[TASK DETAILS]:
Search the entries below for the word "Resolution" and copy each line that has it.

[EXERCISE MATERIAL]:
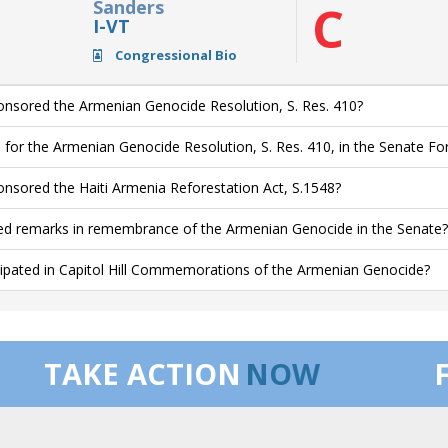
Sanders
C
I-VT
Congressional Bio
nsored the Armenian Genocide Resolution, S. Res. 410?
 for the Armenian Genocide Resolution, S. Res. 410, in the Senate F
nsored the Haiti Armenia Reforestation Act, S.1548?
ed remarks in remembrance of the Armenian Genocide in the Senate?
cipated in Capitol Hill Commemorations of the Armenian Genocide?
TAKE ACTION
NOW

[YOUR SOLUTION]:
nsored the Armenian Genocide Resolution, S. Res. 410?
 for the Armenian Genocide Resolution, S. Res. 410, in the Senate F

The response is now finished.